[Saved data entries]

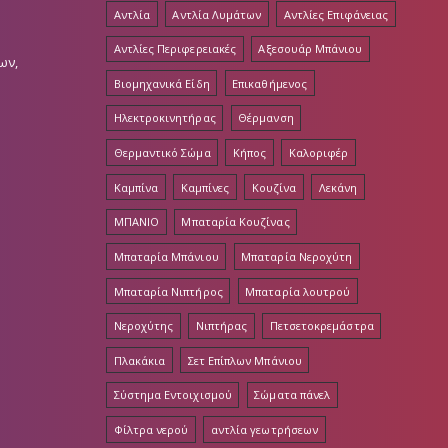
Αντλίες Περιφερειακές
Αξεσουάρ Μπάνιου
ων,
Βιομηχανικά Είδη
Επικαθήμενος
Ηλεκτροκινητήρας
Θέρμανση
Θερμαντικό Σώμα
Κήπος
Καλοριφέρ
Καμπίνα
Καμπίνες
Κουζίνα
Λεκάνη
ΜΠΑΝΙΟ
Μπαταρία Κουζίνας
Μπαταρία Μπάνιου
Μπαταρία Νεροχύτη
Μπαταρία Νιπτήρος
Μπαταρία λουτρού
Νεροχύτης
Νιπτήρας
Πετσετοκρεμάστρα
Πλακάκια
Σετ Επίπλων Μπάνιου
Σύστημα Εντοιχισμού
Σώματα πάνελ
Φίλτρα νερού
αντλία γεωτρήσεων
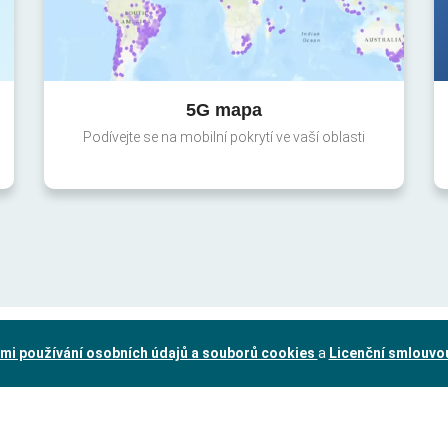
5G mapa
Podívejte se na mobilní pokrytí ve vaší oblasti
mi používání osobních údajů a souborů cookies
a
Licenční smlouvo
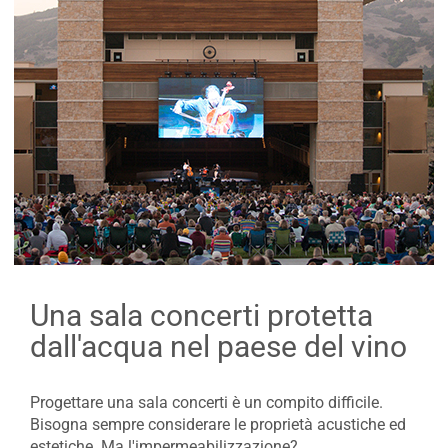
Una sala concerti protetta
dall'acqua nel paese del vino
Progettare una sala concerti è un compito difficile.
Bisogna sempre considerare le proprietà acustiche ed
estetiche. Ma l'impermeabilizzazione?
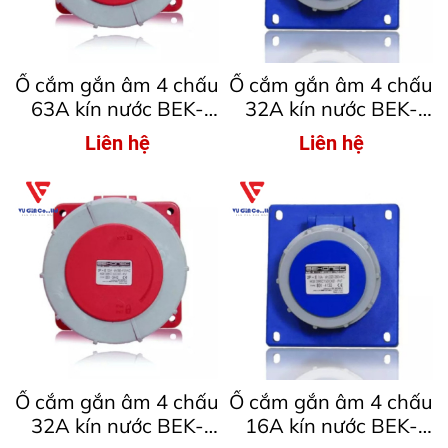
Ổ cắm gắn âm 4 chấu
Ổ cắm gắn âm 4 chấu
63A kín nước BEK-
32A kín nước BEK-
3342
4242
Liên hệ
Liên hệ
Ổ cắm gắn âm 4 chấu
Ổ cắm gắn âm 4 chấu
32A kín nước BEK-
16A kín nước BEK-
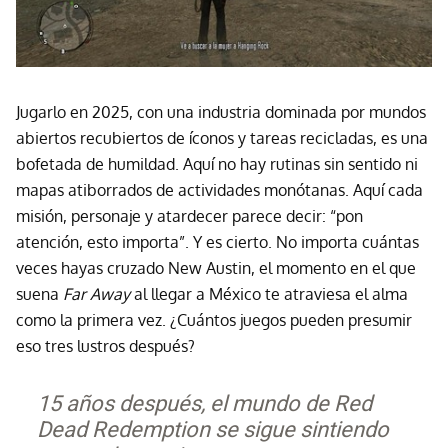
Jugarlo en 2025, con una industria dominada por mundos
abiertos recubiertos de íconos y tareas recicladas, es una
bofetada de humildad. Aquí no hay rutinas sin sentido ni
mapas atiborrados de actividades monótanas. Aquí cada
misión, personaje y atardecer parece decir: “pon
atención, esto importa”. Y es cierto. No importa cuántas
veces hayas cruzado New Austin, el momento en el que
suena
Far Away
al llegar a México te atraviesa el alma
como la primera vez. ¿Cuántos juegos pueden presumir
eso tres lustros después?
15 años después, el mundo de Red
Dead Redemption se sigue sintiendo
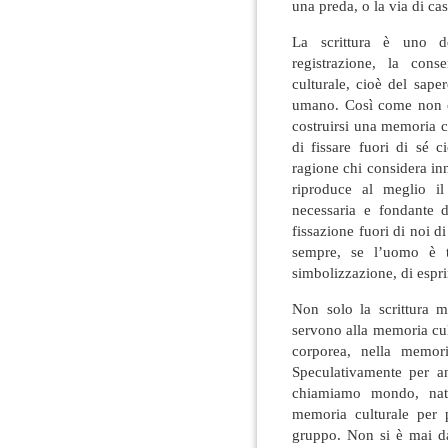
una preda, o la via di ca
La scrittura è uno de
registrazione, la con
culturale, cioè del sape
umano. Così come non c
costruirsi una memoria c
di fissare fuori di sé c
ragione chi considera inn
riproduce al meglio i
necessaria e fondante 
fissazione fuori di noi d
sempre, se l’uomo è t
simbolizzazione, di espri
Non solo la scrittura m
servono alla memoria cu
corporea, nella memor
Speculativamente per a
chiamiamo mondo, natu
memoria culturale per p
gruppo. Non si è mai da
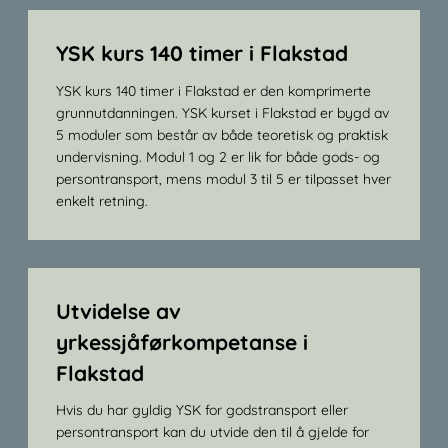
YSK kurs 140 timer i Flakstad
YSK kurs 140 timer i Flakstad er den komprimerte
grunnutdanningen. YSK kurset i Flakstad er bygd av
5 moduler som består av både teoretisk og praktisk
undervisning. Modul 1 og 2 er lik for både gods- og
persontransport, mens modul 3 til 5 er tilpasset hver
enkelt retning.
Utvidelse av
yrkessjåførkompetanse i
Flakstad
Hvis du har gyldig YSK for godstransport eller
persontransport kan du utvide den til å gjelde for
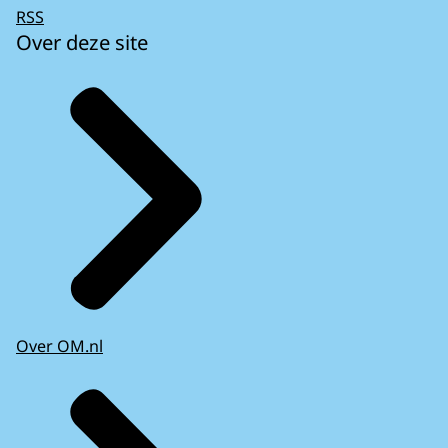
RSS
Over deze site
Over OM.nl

= What to do =
Please restate the entries word for word, with all pictures left out.

= Written solution =
Αντλίες Περιφερειακές
Αξεσουάρ Μπάνιου
ων,
Βιομηχανικά Είδη
Επικαθήμενος
Ηλεκτροκινητήρας
Θέρμανση
Θερμαντικό Σώμα
Κήπος
Καλοριφέρ
Καμπίνα
Καμπίνες
Κουζίνα
Λεκάνη
ΜΠΑΝΙΟ
Μπαταρία Κουζίνας
Μπαταρία Μπάνιου
Μπαταρία Νεροχύτη
Μπαταρία Νιπτήρος
Μπαταρία λουτρού
Νεροχύτης
Νιπτήρας
Πετσετοκρεμάστρα
Πλακάκια
Σετ Επίπλων Μπάνιου
Σύστημα Εντοιχισμού
Σώματα πάνελ
Φίλτρα νερού
αντλία γεωτρήσεων
5G mapa
Podívejte se na mobilní pokrytí ve vaší oblasti
mi používání osobních údajů a souborů cookies
a
Licenční smlouvo
Una sala concerti protetta
dall'acqua nel paese del vino
Progettare una sala concerti è un compito difficile.
Bisogna sempre considerare le proprietà acustiche ed
estetiche. Ma l'impermeabilizzazione?
Ổ cắm gắn âm 4 chấu
Ổ cắm gắn âm 4 chấu
63A kín nước BEK-
32A kín nước BEK-
3342
4242
Liên hệ
Liên hệ
Ổ cắm gắn âm 4 chấu
Ổ cắm gắn âm 4 chấu
32A kín nước BEK-
16A kín nước BEK-
Jugarlo en 2025, con una industria dominada por mundos
abiertos recubiertos de íconos y tareas recicladas, es una
bofetada de humildad. Aquí no hay rutinas sin sentido ni
mapas atiborrados de actividades monótanas. Aquí cada
misión, personaje y atardecer parece decir: “pon
atención, esto importa”. Y es cierto. No importa cuántas
veces hayas cruzado New Austin, el momento en el que
suena
Far Away
al llegar a México te atraviesa el alma
como la primera vez. ¿Cuántos juegos pueden presumir
eso tres lustros después?
15 años después, el mundo de Red
Dead Redemption se sigue sintiendo
una preda, o la via di ca
La scrittura è uno de
registrazione, la con
culturale, cioè del sape
umano. Così come non c
costruirsi una memoria c
di fissare fuori di sé c
ragione chi considera inn
riproduce al meglio i
necessaria e fondante 
fissazione fuori di noi d
sempre, se l’uomo è t
simbolizzazione, di espri
Non solo la scrittura m
servono alla memoria cu
corporea, nella memor
Speculativamente per a
chiamiamo mondo, natu
memoria culturale per p
gruppo. Non si è mai da
YSK kurs 140 timer i Flakstad
YSK kurs 140 timer i Flakstad er den komprimerte
grunnutdanningen. YSK kurset i Flakstad er bygd av
5 moduler som består av både teoretisk og praktisk
undervisning. Modul 1 og 2 er lik for både gods- og
persontransport, mens modul 3 til 5 er tilpasset hver
enkelt retning.
Utvidelse av
yrkessjåførkompetanse i
Flakstad
Hvis du har gyldig YSK for godstransport eller
persontransport kan du utvide den til å gjelde for
RSS
Over deze site
Over OM.nl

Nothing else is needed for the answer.